## Source material

-.-.-

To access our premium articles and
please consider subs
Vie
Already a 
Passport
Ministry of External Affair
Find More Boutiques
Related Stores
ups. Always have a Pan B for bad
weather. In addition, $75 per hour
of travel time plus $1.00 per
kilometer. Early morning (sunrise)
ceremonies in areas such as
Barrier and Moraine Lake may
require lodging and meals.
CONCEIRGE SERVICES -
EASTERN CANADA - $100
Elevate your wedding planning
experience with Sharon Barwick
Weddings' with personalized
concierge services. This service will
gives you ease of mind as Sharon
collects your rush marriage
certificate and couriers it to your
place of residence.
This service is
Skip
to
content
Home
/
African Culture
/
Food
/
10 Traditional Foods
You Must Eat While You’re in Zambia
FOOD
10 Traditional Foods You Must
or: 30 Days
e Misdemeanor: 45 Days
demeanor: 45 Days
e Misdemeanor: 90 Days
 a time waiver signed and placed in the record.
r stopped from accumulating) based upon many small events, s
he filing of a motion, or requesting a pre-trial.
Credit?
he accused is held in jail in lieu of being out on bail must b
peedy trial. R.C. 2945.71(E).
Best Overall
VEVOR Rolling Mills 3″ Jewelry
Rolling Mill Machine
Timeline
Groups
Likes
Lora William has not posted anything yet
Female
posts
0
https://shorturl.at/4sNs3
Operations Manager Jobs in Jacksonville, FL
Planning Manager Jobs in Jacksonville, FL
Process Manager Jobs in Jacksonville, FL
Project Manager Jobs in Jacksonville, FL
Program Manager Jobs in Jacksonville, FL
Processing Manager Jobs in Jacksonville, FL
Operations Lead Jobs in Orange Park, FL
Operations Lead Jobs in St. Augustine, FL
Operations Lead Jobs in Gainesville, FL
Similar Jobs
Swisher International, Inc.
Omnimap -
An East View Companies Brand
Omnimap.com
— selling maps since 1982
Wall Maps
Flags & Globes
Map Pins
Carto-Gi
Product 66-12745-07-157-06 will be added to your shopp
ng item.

-.-.-

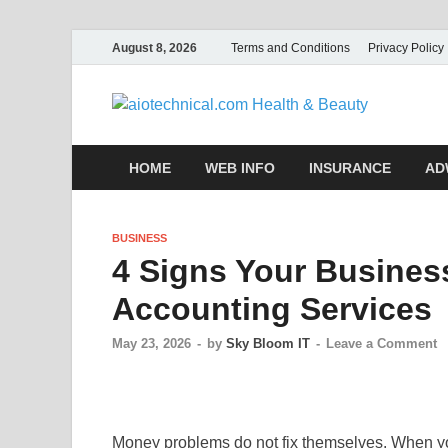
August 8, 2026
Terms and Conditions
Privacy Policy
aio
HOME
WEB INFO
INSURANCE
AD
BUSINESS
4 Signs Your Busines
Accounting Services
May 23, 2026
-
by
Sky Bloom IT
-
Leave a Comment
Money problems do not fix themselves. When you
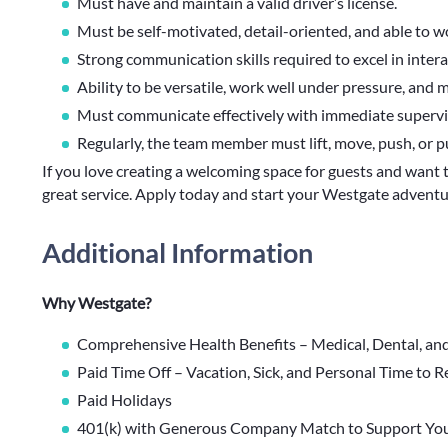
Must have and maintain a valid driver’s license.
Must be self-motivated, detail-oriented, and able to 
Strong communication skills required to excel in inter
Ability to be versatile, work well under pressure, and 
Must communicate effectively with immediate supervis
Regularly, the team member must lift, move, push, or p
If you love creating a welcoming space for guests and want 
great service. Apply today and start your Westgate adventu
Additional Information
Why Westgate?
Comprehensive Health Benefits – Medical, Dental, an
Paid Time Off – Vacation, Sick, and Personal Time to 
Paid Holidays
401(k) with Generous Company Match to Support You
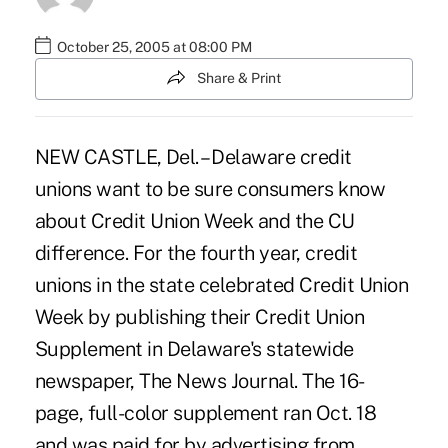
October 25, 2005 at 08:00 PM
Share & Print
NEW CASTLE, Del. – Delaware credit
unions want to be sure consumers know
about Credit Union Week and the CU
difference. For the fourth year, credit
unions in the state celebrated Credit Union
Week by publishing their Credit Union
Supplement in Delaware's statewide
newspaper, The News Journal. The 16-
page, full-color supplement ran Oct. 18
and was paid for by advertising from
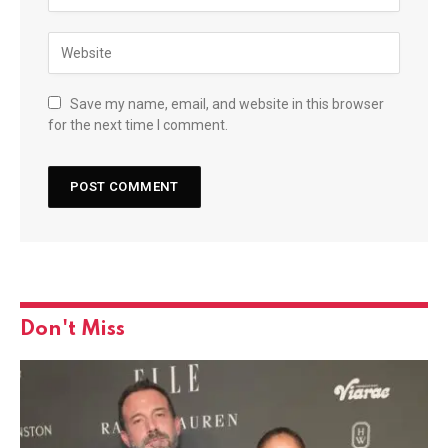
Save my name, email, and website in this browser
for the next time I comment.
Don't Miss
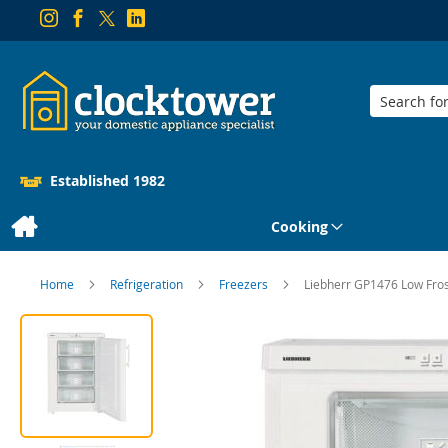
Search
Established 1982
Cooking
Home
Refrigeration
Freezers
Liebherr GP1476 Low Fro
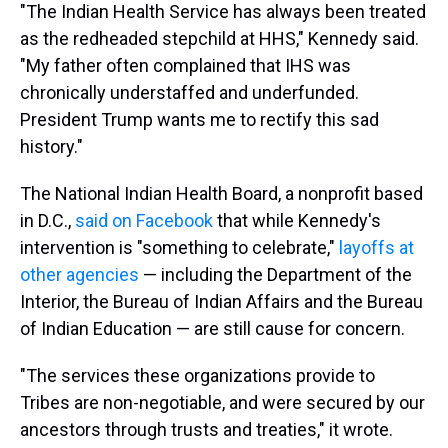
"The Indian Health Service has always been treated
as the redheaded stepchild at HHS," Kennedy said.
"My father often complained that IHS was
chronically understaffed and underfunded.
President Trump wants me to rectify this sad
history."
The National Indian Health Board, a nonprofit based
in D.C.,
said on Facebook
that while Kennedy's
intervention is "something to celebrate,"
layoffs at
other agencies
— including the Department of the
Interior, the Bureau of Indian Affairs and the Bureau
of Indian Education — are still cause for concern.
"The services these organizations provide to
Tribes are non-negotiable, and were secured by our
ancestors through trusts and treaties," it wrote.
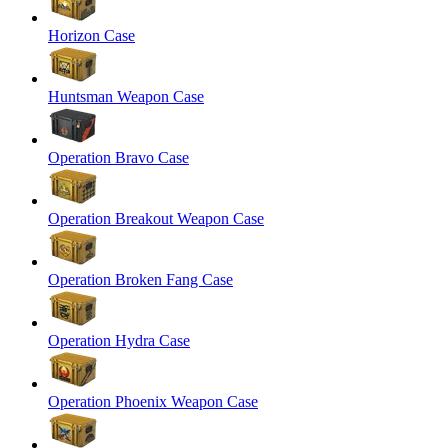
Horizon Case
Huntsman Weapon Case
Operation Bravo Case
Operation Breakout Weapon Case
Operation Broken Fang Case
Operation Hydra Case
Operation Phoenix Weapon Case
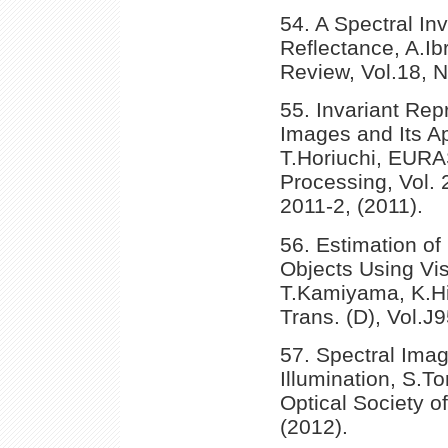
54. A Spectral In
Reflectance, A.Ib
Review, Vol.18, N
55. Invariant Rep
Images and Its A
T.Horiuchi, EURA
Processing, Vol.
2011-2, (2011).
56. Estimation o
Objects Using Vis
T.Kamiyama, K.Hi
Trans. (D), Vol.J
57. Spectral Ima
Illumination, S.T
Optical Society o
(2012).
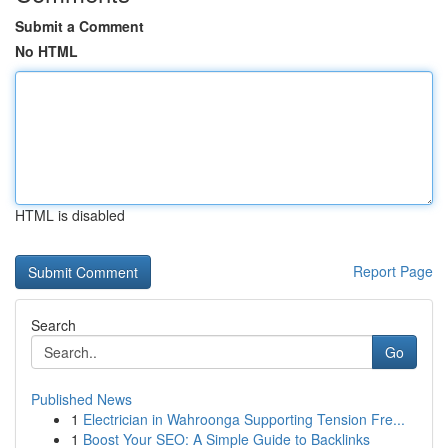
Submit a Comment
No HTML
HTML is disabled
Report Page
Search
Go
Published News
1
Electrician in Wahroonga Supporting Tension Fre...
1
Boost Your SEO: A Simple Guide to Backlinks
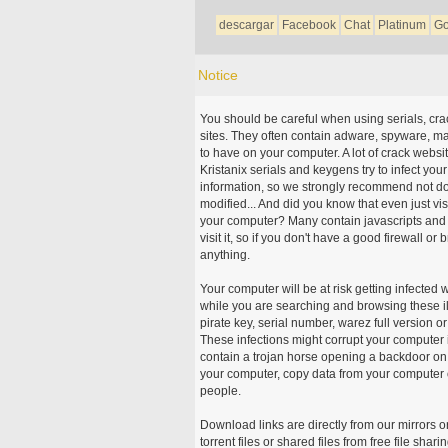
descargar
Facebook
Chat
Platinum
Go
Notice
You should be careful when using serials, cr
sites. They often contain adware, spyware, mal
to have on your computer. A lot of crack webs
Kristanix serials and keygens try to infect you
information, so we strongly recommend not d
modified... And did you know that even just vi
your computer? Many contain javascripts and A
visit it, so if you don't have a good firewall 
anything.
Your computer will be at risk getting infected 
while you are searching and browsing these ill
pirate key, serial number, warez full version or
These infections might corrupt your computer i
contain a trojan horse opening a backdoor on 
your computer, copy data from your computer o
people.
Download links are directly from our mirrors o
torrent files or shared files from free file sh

-.-.-

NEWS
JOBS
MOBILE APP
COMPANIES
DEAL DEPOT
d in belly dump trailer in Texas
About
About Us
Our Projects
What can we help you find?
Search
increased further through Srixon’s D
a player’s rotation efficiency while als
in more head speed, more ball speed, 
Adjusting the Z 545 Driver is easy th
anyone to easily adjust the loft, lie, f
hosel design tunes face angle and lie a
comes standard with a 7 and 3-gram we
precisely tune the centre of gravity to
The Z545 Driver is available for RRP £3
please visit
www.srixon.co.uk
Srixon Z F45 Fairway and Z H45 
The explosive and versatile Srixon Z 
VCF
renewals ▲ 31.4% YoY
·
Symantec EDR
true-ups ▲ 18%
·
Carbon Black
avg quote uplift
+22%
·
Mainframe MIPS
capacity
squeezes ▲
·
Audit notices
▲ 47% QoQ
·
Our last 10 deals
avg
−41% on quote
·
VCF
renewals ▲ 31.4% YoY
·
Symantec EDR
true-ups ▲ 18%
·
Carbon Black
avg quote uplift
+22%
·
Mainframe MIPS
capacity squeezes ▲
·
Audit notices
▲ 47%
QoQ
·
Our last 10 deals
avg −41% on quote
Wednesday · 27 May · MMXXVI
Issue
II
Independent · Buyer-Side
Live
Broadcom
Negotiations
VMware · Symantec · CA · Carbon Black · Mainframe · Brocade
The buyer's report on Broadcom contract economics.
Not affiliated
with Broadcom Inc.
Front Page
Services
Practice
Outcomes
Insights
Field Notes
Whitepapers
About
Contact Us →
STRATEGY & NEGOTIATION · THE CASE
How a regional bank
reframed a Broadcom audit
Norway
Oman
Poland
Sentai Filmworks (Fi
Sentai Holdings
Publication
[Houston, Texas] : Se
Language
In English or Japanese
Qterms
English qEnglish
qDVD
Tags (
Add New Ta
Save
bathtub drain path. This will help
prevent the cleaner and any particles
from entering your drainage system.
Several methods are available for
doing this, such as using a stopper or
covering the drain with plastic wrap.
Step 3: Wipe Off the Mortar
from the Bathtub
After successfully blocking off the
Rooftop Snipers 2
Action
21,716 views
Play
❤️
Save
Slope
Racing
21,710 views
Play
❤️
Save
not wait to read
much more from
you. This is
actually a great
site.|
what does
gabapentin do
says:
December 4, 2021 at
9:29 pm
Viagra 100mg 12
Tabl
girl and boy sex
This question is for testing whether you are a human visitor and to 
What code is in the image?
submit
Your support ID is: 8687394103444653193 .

-.-.-

## What to work on
Give back, unchanged, the run of lines in the listing above that begins at the line containing "Must communicate effectively" and ends at the line containing "Paid Holidays", both included.

## Output for this task
Must communicate effectively with immediate supervis
Regularly, the team member must lift, move, push, or p
If you love creating a welcoming space for guests and want 
great service. Apply today and start your Westgate adventu
Additional Information
Why Westgate?
Comprehensive Health Benefits – Medical, Dental, an
Paid Time Off – Vacation, Sick, and Personal Time to 
Paid Holidays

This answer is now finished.